Using the Fidelity’s ONEQ (there may be other ETFs out there, but this one was a commission-free offering from my broker) I decided to buy the greater tech sector. I also took the profit on GOOGL and have decided to try to do less with the erratic nature of individual stocks and more with index and sector ETFs. In this regard I also bought SPY due to the clearly measurable SPX target of 2410.
Each of these items (COMPQ and SPX) have very well defined charts and if I am still targeting 2410 on the SPX for example, why not reduce stock risk and go more with the indexes for this year-end phase?
The COMP has a better looking chart than the Nasdaq 100, which stands to reason since the large cap tech stocks that populate the NDX have under performed, post-election. Both the COMP and SPX have well defined targets (assuming we stay bullish). We have covered the SPX enough, but let’s look at the COMPQ from both daily and weekly perspectives.
5250 (+/-) is the key support area on the COMPQ. Above that level it is bullish.
On the weekly we have a neat little (at least temportary) ‘stop loss’ to this thinking at the 5250 area because a decent correction could bring the COMP to around 5000. The pattern measures, very roughly, to 5800. Caveat: I do not like the MACD here until/unless it crosses up.

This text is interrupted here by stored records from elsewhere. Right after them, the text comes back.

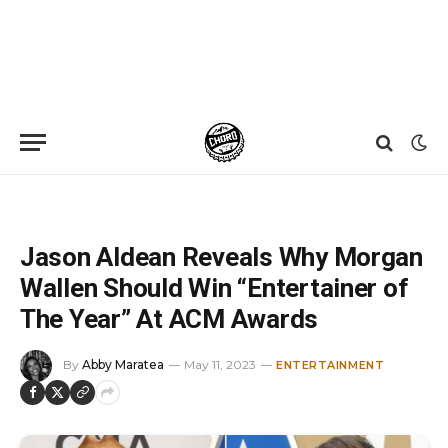
Home
»
News
»
Jason Aldean Reveals Why Morgan Wallen Should Win “Entertainer of The Year” At ACM Awards
Jason Aldean Reveals Why Morgan
Wallen Should Win “Entertainer of
The Year” At ACM Awards
By
Abby Maratea
May 11, 2023
ENTERTAINMENT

A reminder that chart based NFTRH+ updates are technical trade setup ideas, which may not be revisited as the buy, sell, stop parameters are already noted. They are meant as a starting point for further research if interested. I will not personally buy every item highlighted and will sometimes sell – without prior notice (because this takes time and resource away from NFTRH’s main functions) – any item that I do buy, below target, which is something I often do as a trader. Also please be aware that I am not a fundamental stock analyst. Due diligence is your responsibility.